La realidad, por desgracia para el oficialismo, no se puede ocultar. Aflora en escenas que también se reproducen con variaciones aquí y allá. Una de ellas fue la del muchacho que, en la Expo Joven organizada por la administración peronista de La Matanza, pidió la palabra después de escuchar a Débora Giorgi y otros funcionarios. Con ironía, tildó a los políticos presentes de “chorros y vagos” y fue ovacionado por sus pares. Otra, la del jubilado que en medio de un acto se le plantó a la intendenta peronista del castigado partido de Moreno y, desde abajo del escenario, la llamó “mentirosa, sinvergüenza y caradura”. Tenía sus razones. Por el barro, el hombre no puede salir de su casa los días de lluvia; lo robaron tres veces por la zona y tuvo que vender el auto para sobrevivir a la pandemia. “¿Para qué te voté?”, le gritó a la alcaldesa desde su indignación.
En cuanto al Gobierno, su divorcio de la realidad empezó a crecer sin pausa desde el día en que el Presidente hizo estallar el diálogo con Horacio Rodríguez Larreta.
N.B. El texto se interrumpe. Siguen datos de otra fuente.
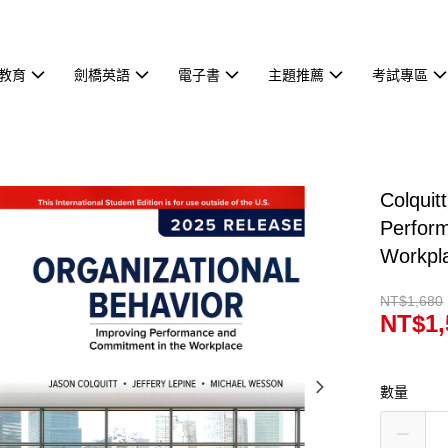
教育
劍橋英語
電子書
主題推薦
考試專區
Colquit
Perfor
Workpl
NT$1,680
NT$1,
數量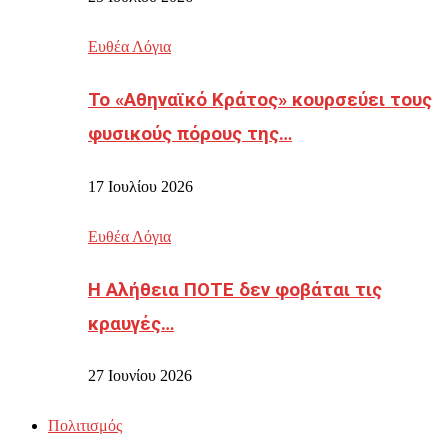
Ευθέα Λόγια
Το «Αθηναϊκό Κράτος» κουρσεύει τους
φυσικούς πόρους της…
17 Ιουλίου 2026
Ευθέα Λόγια
Η Αλήθεια ΠΟΤΕ δεν φοβάται τις
κραυγές…
27 Ιουνίου 2026
Πολιτισμός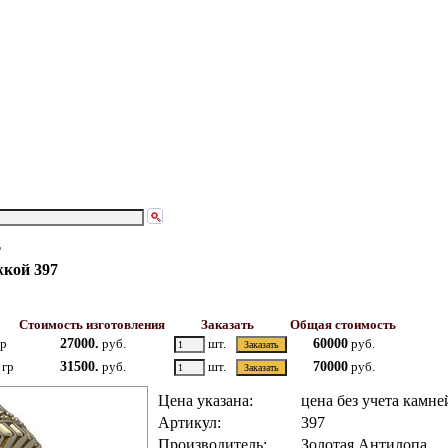
жкой 397
Стоимость изготовления
Заказать
Общая стоимость
гр
27000.
руб.
шт.
60000
руб.
 гр
31500.
руб.
шт.
70000
руб.
Цена указана:
цена без учета камне
Артикул:
397
Производитель:
Золотая Антилопа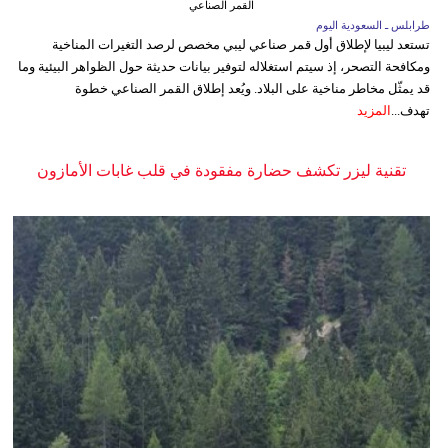
القمر الصناعي
طرابلس ـ السعودية اليوم
تستعد ليبيا لإطلاق أول قمر صناعي ليبي مخصص لرصد التغيرات المناخية
ومكافحة التصحر، إذ سيتم استغلاله لتوفير بيانات حديثة حول الظواهر البيئية وما
قد يمثّل مخاطر مناخية على البلاد. ويُعد إطلاق القمر الصناعي خطوة
تهدف...
المزيد
تقنية ليزر تكشف حضارة مفقودة في قلب غابات الأمازون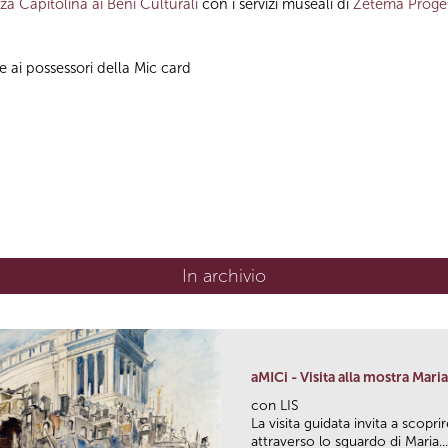
a Capitolina ai Beni Culturali
con i servizi museali di
Zètema Proget
e ai possessori della Mic card
In archivio
aMICi - Visita alla mostra Mari
con LIS
La visita guidata invita a sco
attraverso lo sguardo di Maria...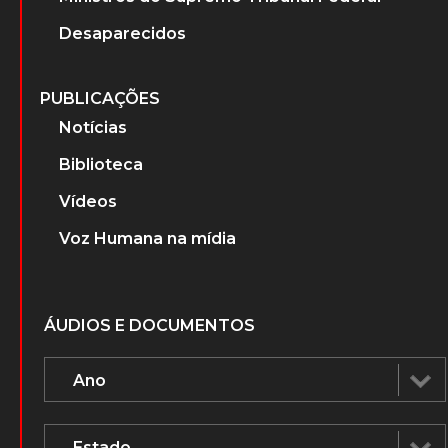
Desaparecidos
PUBLICAÇÕES
Notícias
Biblioteca
Vídeos
Voz Humana na mídia
ÁUDIOS E DOCUMENTOS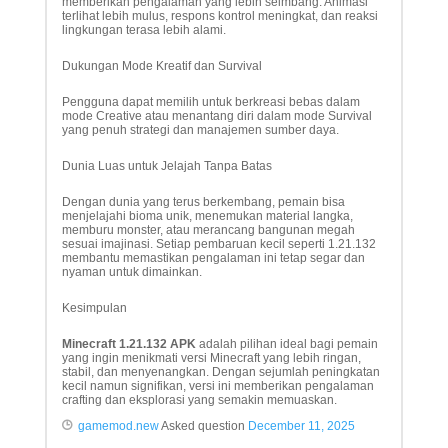
memberikan pengalaman yang lebih seimbang. Animasi
terlihat lebih mulus, respons kontrol meningkat, dan reaksi
lingkungan terasa lebih alami.
Dukungan Mode Kreatif dan Survival
Pengguna dapat memilih untuk berkreasi bebas dalam
mode Creative atau menantang diri dalam mode Survival
yang penuh strategi dan manajemen sumber daya.
Dunia Luas untuk Jelajah Tanpa Batas
Dengan dunia yang terus berkembang, pemain bisa
menjelajahi bioma unik, menemukan material langka,
memburu monster, atau merancang bangunan megah
sesuai imajinasi. Setiap pembaruan kecil seperti 1.21.132
membantu memastikan pengalaman ini tetap segar dan
nyaman untuk dimainkan.
Kesimpulan
Minecraft 1.21.132 APK
adalah pilihan ideal bagi pemain
yang ingin menikmati versi Minecraft yang lebih ringan,
stabil, dan menyenangkan. Dengan sejumlah peningkatan
kecil namun signifikan, versi ini memberikan pengalaman
crafting dan eksplorasi yang semakin memuaskan.
gamemod.new
Asked question
December 11, 2025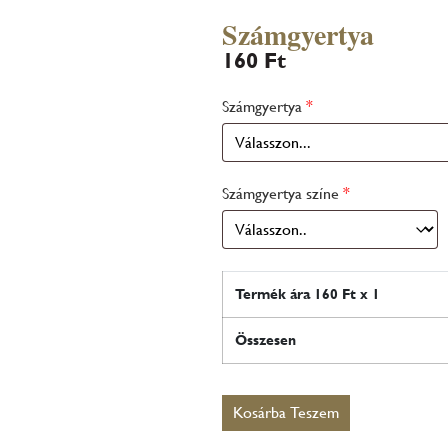
Számgyertya
160
Ft
Számgyertya
*
Számgyertya színe
*
Termék ára
160
Ft x 1
Összesen
Kosárba Teszem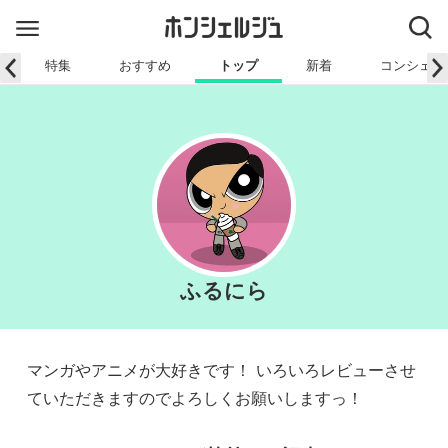
特集
おすすめ
トップ
新着
コンシェル
ふるにら
マンガやアニメが大好きです！ いろいろレビューさせ
ていただきますのでよろしくお願いしますっ！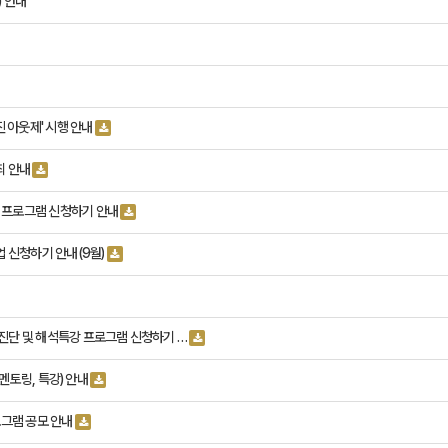
) 안내
진 아웃제' 시행 안내
최 안내
진단 프로그램 신청하기 안내
사업 신청하기 안내(9월)
차 진단 및 해석특강 프로그램 신청하기 …
l(멘토링, 특강) 안내
프로그램 공모 안내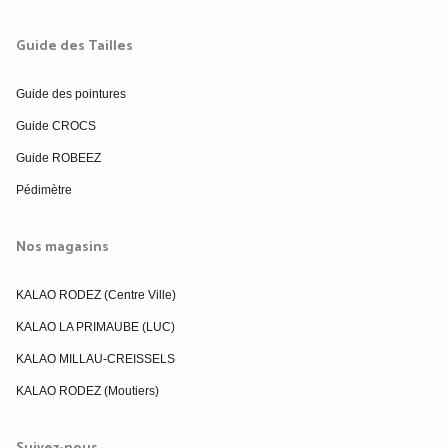
Guide des Tailles
Guide des pointures
Guide CROCS
Guide ROBEEZ
Pédimètre
Nos magasins
KALAO RODEZ (Centre Ville)
KALAO LA PRIMAUBE (LUC)
KALAO MILLAU-CREISSELS
KALAO RODEZ (Moutiers)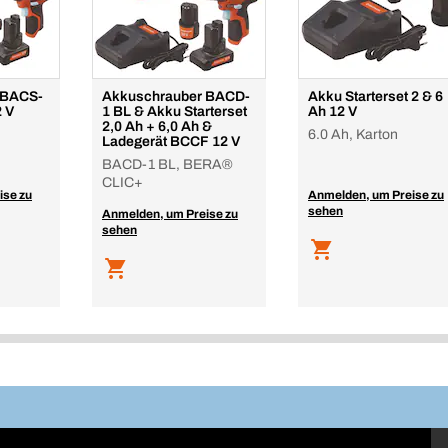
 BACS-
Akkuschrauber BACD-
Akku Starterset 2 & 6
2 V
1 BL & Akku Starterset
Ah 12 V
2,0 Ah + 6,0 Ah &
6.0 Ah, Karton
Ladegerät BCCF 12 V
BACD-1 BL, BERA®
CLIC+
ise zu
Anmelden, um Preise zu
sehen
Anmelden, um Preise zu
sehen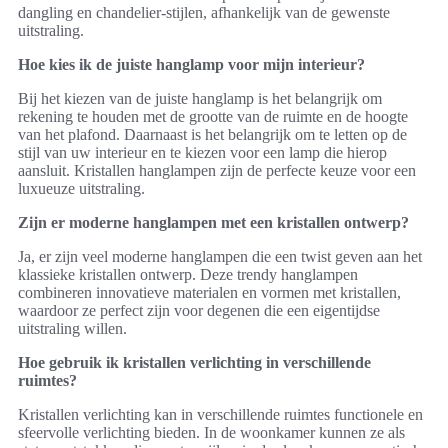
dangling en chandelier-stijlen, afhankelijk van de gewenste
uitstraling.
Hoe kies ik de juiste hanglamp voor mijn interieur?
Bij het kiezen van de juiste hanglamp is het belangrijk om
rekening te houden met de grootte van de ruimte en de hoogte
van het plafond. Daarnaast is het belangrijk om te letten op de
stijl van uw interieur en te kiezen voor een lamp die hierop
aansluit. Kristallen hanglampen zijn de perfecte keuze voor een
luxueuze uitstraling.
Zijn er moderne hanglampen met een kristallen ontwerp?
Ja, er zijn veel moderne hanglampen die een twist geven aan het
klassieke kristallen ontwerp. Deze trendy hanglampen
combineren innovatieve materialen en vormen met kristallen,
waardoor ze perfect zijn voor degenen die een eigentijdse
uitstraling willen.
Hoe gebruik ik kristallen verlichting in verschillende
ruimtes?
Kristallen verlichting kan in verschillende ruimtes functionele en
sfeervolle verlichting bieden. In de woonkamer kunnen ze als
Sometido a la pulsión polarizante de Cristina, Alberto Fernández resignó el cuidado de la sociedad en el momento más crudo de la pandemia. Profundizó así el desgobierno, que alimentaría el voto bronca de las PASO y que hizo caer su imagen en picada. Hoy el Presidente quedó reducido a la condición de un fantasma que habla y no dice nada. Los padecimientos de los argentinos fueron relegados por la búsqueda de impunidad de una sola persona y esto es lo que está pagando hoy el oficialismo. La vicepresidenta obtuvo esta semana el sobreseimiento en la causa por el pacto con Irán (no habría que olvidar que quien denunció que allí había delito acabó asesinado, según concluyó la Justicia), pero paga el costo electoral por los daños que ha producido su afán de polarizar, que no se atenuó ni siquiera ante el azote del coronavirus. Del daño intangible, que es quizá el más grave, han derivado los otros.
La tarea que parece tocarle a Juntos por el Cambio es reconducir al país, desde el ejemplo, al camino de la despolarización. En el Frente de Todos, la lucha sorda entre facciones replica en el orden interno la división que promovió en el orden externo. La ceguera personalista y autocrática excluye al otro, que puede ser un recurso circunstancial pero nunca un interlocutor o una voz que pueda alterar mi capricho soberano. La oposición, si es que ha madurado, si es que ha recogido alguna lección de su fracaso anterior, tiene que demostrar que hay otro modo de hacer las cosas. Que la convivencia entre lo distinto enriquece. Es hora de empezar a dejar atrás una concepción de la política que marcó a fuego la historia de país y lo condenó al atraso. En todos lados el bastón de mando es objeto de disputa. Pero un presupuesto esencial para que una democracia funcione como tal es el consenso de que hay un bien que está por encima de la conquista del poder.